What the task asks
Please repeat every entry exactly as given, apart from dropping the images.

Stored data:
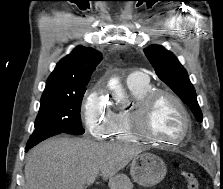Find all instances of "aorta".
Wrapping results in <instances>:
<instances>
[{"instance_id": "aorta-1", "label": "aorta", "mask_w": 223, "mask_h": 189, "mask_svg": "<svg viewBox=\"0 0 223 189\" xmlns=\"http://www.w3.org/2000/svg\"><path fill=\"white\" fill-rule=\"evenodd\" d=\"M108 87L114 92V97L116 101L122 103L126 102V96L118 77H112L108 82Z\"/></svg>"}]
</instances>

Completed exercise
Find all instances of "aorta".
Wrapping results in <instances>:
<instances>
[{"instance_id": "aorta-1", "label": "aorta", "mask_w": 223, "mask_h": 189, "mask_svg": "<svg viewBox=\"0 0 223 189\" xmlns=\"http://www.w3.org/2000/svg\"><path fill=\"white\" fill-rule=\"evenodd\" d=\"M108 87L114 92V97L116 101L122 103L126 102V96L118 77H112L108 82Z\"/></svg>"}]
</instances>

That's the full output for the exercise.